[Opening DATA FOR PROCESSING section]

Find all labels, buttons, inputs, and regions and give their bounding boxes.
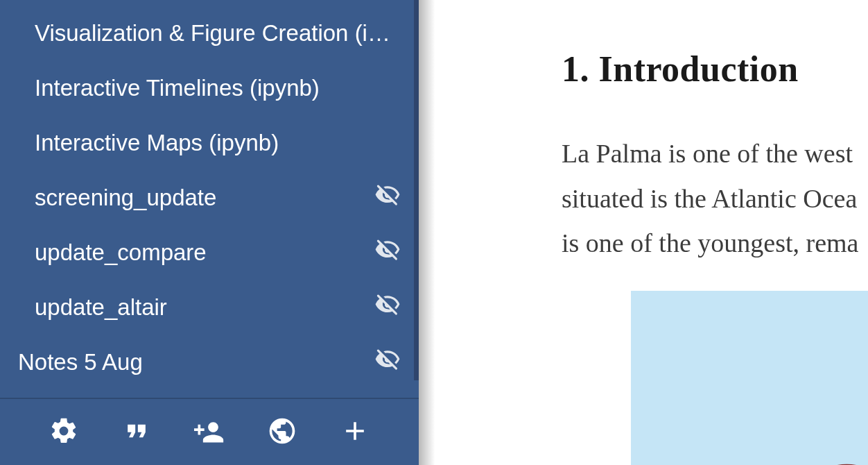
- sidebar-item-label: Interactive Timelines (ipynb): [35, 75, 320, 101]
- sidebar: Visualization & Figure Creation (ipy… In…: [0, 0, 419, 465]
- settings-button[interactable]: [44, 413, 83, 452]
- pane-divider-shadow: [419, 0, 437, 465]
- visibility-off-icon: [374, 346, 401, 378]
- sidebar-item-interactive-timelines[interactable]: Interactive Timelines (ipynb): [0, 60, 419, 115]
- citation-button[interactable]: [117, 413, 156, 452]
- plus-icon: [340, 416, 370, 449]
- add-button[interactable]: [336, 413, 374, 452]
- visibility-off-icon: [374, 237, 401, 269]
- group-add-icon: [194, 416, 225, 449]
- sidebar-item-label: Notes 5 Aug: [18, 349, 143, 375]
- sidebar-item-update-altair[interactable]: update_altair: [0, 280, 419, 335]
- visibility-off-icon: [374, 182, 401, 214]
- content-inner: 1. Introduction La Palma is one of the w…: [437, 0, 868, 465]
- sidebar-item-label: update_altair: [35, 294, 167, 321]
- sidebar-item-label: Visualization & Figure Creation (ipy…: [35, 20, 401, 46]
- body-line: is one of the youngest, rema: [562, 221, 868, 266]
- content-area: 1. Introduction La Palma is one of the w…: [437, 0, 868, 465]
- sidebar-item-update-compare[interactable]: update_compare: [0, 225, 419, 280]
- body-line: situated is the Atlantic Ocea: [562, 176, 868, 221]
- app-root: Visualization & Figure Creation (ipy… In…: [0, 0, 868, 465]
- sidebar-item-interactive-maps[interactable]: Interactive Maps (ipynb): [0, 115, 419, 170]
- sidebar-item-notes[interactable]: Notes 5 Aug: [0, 335, 419, 389]
- publish-button[interactable]: [263, 413, 302, 452]
- map-figure: [631, 291, 868, 465]
- scrollbar[interactable]: [414, 0, 419, 380]
- sidebar-item-screening-update[interactable]: screening_update: [0, 170, 419, 225]
- gear-icon: [49, 416, 79, 449]
- sidebar-item-label: screening_update: [35, 185, 216, 211]
- body-paragraph: La Palma is one of the west situated is …: [562, 131, 868, 266]
- sidebar-toolbar: [0, 399, 419, 465]
- page-title: 1. Introduction: [562, 49, 868, 90]
- island-shape-icon: [804, 461, 868, 465]
- visibility-off-icon: [374, 291, 401, 323]
- sidebar-item-label: Interactive Maps (ipynb): [35, 130, 279, 156]
- quote-icon: [121, 416, 152, 449]
- sidebar-item-label: update_compare: [35, 239, 207, 266]
- sidebar-list: Visualization & Figure Creation (ipy… In…: [0, 0, 419, 398]
- sidebar-item-visualization[interactable]: Visualization & Figure Creation (ipy…: [0, 6, 419, 60]
- globe-icon: [267, 416, 297, 449]
- collaborators-button[interactable]: [190, 413, 229, 452]
- body-line: La Palma is one of the west: [562, 131, 868, 176]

[Closing DATA FOR PROCESSING section]

### [EXERCISE PROMPT]
Filter the data above down to lines with the word "Maps", and copy them.

### [FINISHED EXERCISE]
- sidebar-item-interactive-maps[interactable]: Interactive Maps (ipynb): [0, 115, 419, 170]
- sidebar-item-label: Interactive Maps (ipynb): [35, 130, 279, 156]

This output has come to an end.